Error when writing non-ascii allowed characters to Stata dta · Issue #7286 · pandas-dev/pandas (original) (raw)
When trying to write a Stata dataset with strings containing upper latin-1 characters (which are allowed by the Stata format), I get an encoding error.
import pandas.io.stata as sta sr = sta.StataReader('pandas/pandas/io/tests/data/stata1_encoding.dta') df = sr.data() sw = sta.StataWriter('stata1_encoding_dup.dta', df) sw.write_file()
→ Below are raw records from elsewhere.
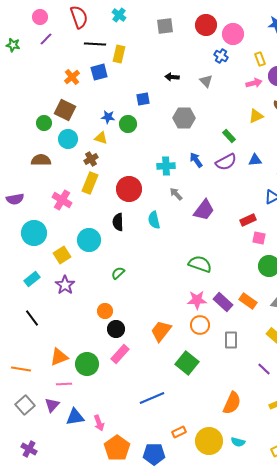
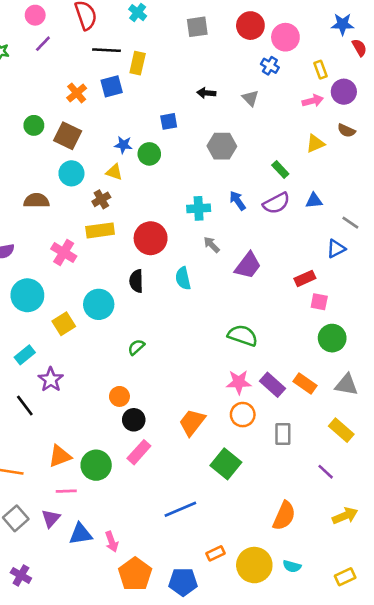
green circle: (44, 123) -> (34, 125), moved
yellow rectangle: (90, 183) -> (100, 230), turned 60
purple star: (65, 285) -> (51, 380), moved

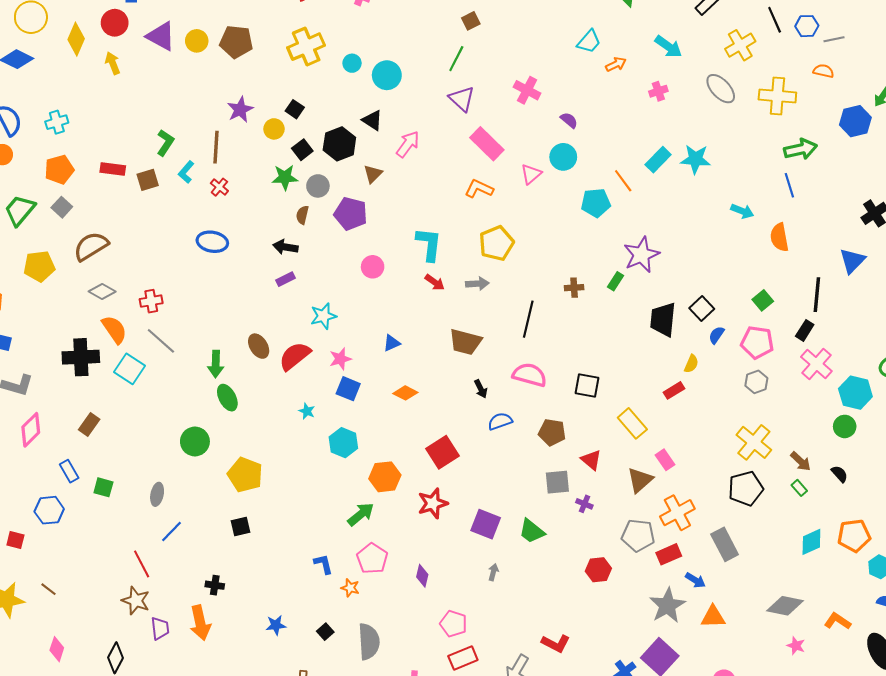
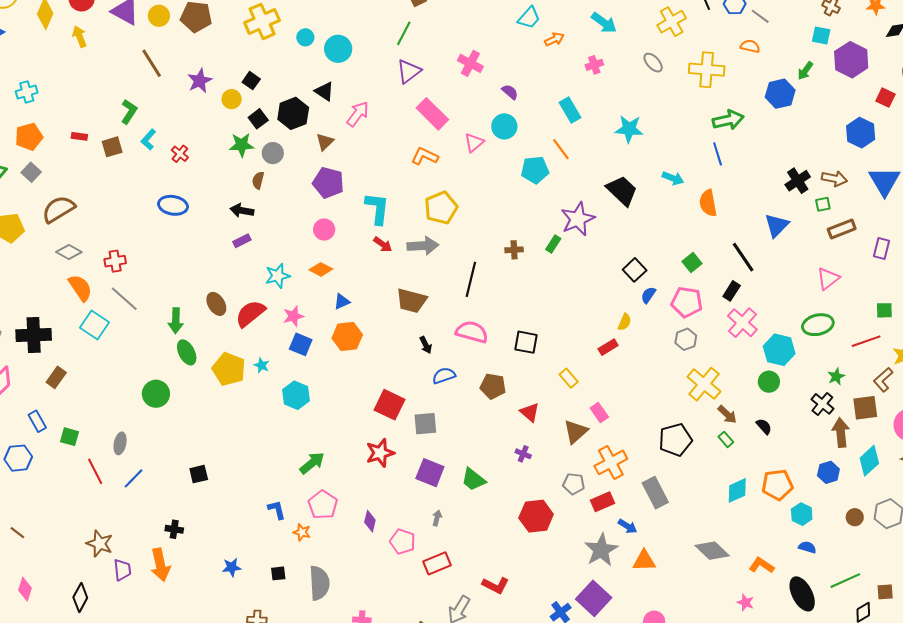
gray line: (834, 39) -> (760, 16), turned 48
gray ellipse: (721, 89) -> (653, 63), size x0.7
purple triangle: (462, 99) -> (409, 71), turned 40
brown line: (216, 147) -> (152, 63), moved, turned -36
cyan rectangle: (658, 160) -> (570, 110), moved, turned -75
red rectangle: (113, 169) -> (79, 136), size x0.7
purple pentagon: (351, 214) -> (328, 183), moved
gray arrow: (477, 284) -> (423, 246), size x1.4
black line: (817, 295) -> (743, 257), turned -40
black trapezoid: (663, 319) -> (622, 191), moved, turned 128
black cross: (81, 357) -> (34, 335), moved
orange diamond: (405, 393) -> (321, 269), moved
yellow rectangle: (632, 423) -> (569, 378), size x0.7
yellow cross: (754, 442) -> (704, 384), moved
red square: (443, 452) -> (390, 405), turned -32
yellow pentagon: (245, 475) -> (229, 369), moved
orange hexagon: (385, 477) -> (347, 337), moved
gray square: (557, 482) -> (425, 424), moved
gray pentagon: (638, 535) -> (574, 484), size x0.7
red line: (142, 564) -> (95, 471), moved
red hexagon: (598, 570) -> (536, 516), size x1.4
gray diamond: (785, 606) -> (712, 551), turned 32
pink pentagon: (453, 624) -> (403, 542), moved
black square: (325, 632) -> (278, 573), turned 35
pink star: (796, 646) -> (745, 603), moved
red rectangle: (463, 658) -> (437, 563), moved

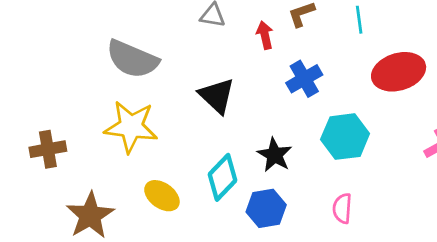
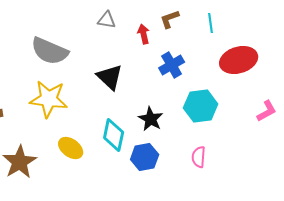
cyan diamond: (223, 177) -> (114, 135), turned -32

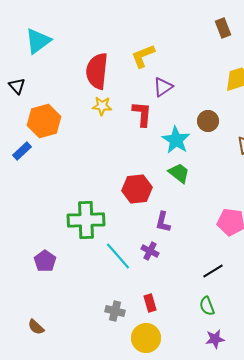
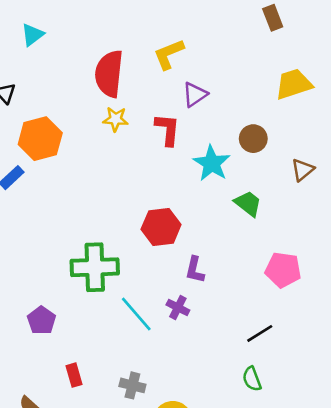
cyan triangle: (38, 41) -> (32, 35), size x0.7
green trapezoid: (179, 173) -> (248, 204), moved
red rectangle: (150, 303) -> (74, 375), moved

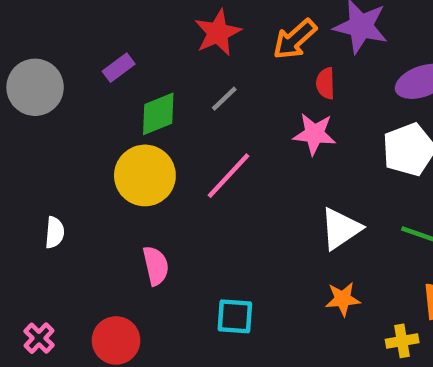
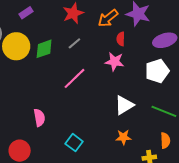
purple rectangle: (119, 68) -> (26, 13), moved
yellow circle: (145, 175) -> (16, 46), moved
cyan square: (235, 316) -> (74, 143), turned 30

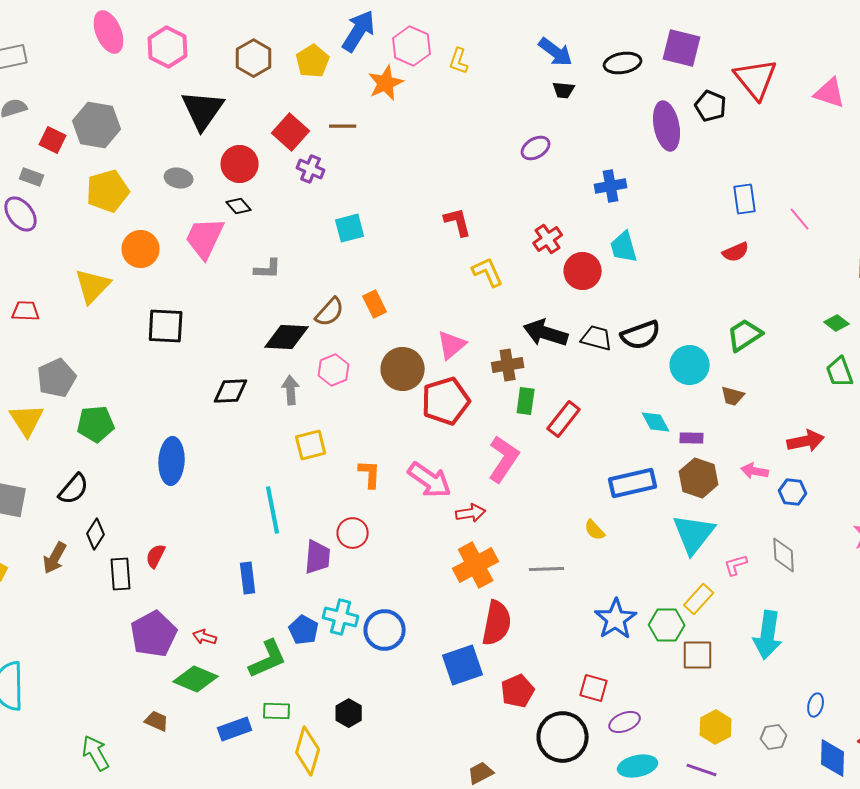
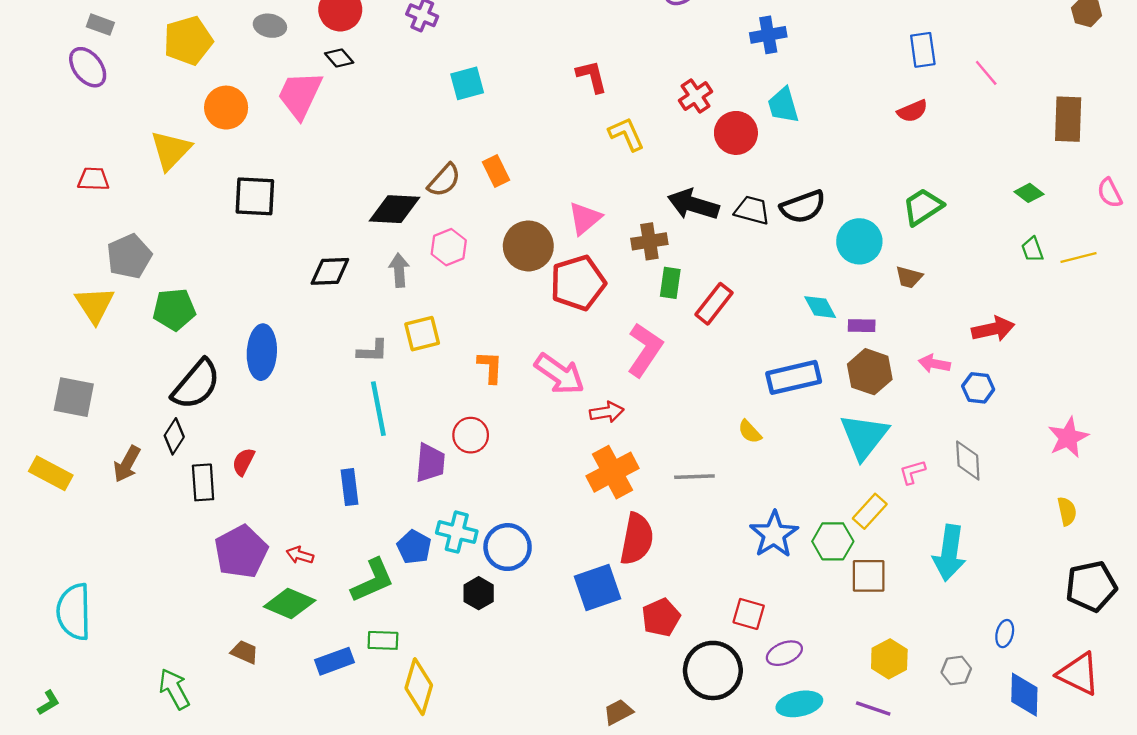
gray L-shape: (268, 269) -> (373, 351), moved
green trapezoid: (840, 372) -> (1032, 249), size x0.7
black semicircle: (74, 489) -> (196, 384), moved, size x1.4
black hexagon: (349, 713) -> (479, 593), moved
I get the following output:
Traceback (most recent call last): File "", line 1, in File "C:\Python27\lib\site-packages\pandas\io\stata.py", line 1242, in write_file self._write_data_nodates() File "C:\Python27\lib\site-packages\pandas\io\stata.py", line 1326, in _write_data_nodates self._write(var) File "C:\Python27\lib\site-packages\pandas\io\stata.py", line 1104, in _write self._file.write(to_write) UnicodeEncodeError: 'ascii' codec can't encode character u'\xfc' in position 1:ordinal not in range(128)
Machine info:
INSTALLED VERSIONS
------------------
commit: None
python: 2.7.6.final.0
python-bits: 32
OS: Windows
OS-release: 7
machine: AMD64
processor: AMD64 Family 16 Model 6 Stepping 3, AuthenticAMD
byteorder: little
LC_ALL: None
LANG: None
pandas: 0.14.0
nose: 1.3.3
Cython: 0.20.1
numpy: 1.8.1
scipy: None
statsmodels: None
IPython: None
sphinx: None
patsy: None
scikits.timeseries: None
dateutil: 2.2
pytz: 2014.3
bottleneck: 0.8.0
tables: None
numexpr: None
matplotlib: None
openpyxl: 1.8.6
xlrd: None
xlwt: None
xlsxwriter: None
lxml: None
bs4: None
html5lib: None
bq: None
apiclient: None
rpy2: None
sqlalchemy: None
pymysql: None
psycopg2: None